(TASK DESCRIPTION): Once the pictures have been removed, repeat the remainder of the records exactly.

Saved data entries
►
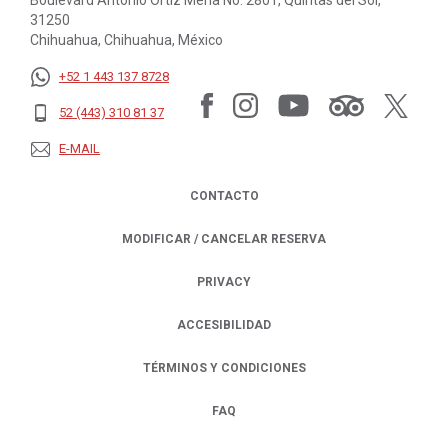
Boulevard Antonio Ortíz Mena No. 2801, Quintas del Sol,
31250
Chihuahua, Chihuahua, México
+52 1 443 137 8728
52 (443) 310 81 37
E-MAIL
CONTACTO
MODIFICAR / CANCELAR RESERVA
PRIVACY
OPENS IN A NEW TAB.
ACCESIBILIDAD
TÉRMINOS Y CONDICIONES
FAQ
◄
(WRITTEN ANSWER):
Boulevard Antonio Ortíz Mena No. 2801, Quintas del Sol,
31250
Chihuahua, Chihuahua, México
+52 1 443 137 8728
52 (443) 310 81 37
E-MAIL
CONTACTO
MODIFICAR / CANCELAR RESERVA
PRIVACY
OPENS IN A NEW TAB.
ACCESIBILIDAD
TÉRMINOS Y CONDICIONES
FAQ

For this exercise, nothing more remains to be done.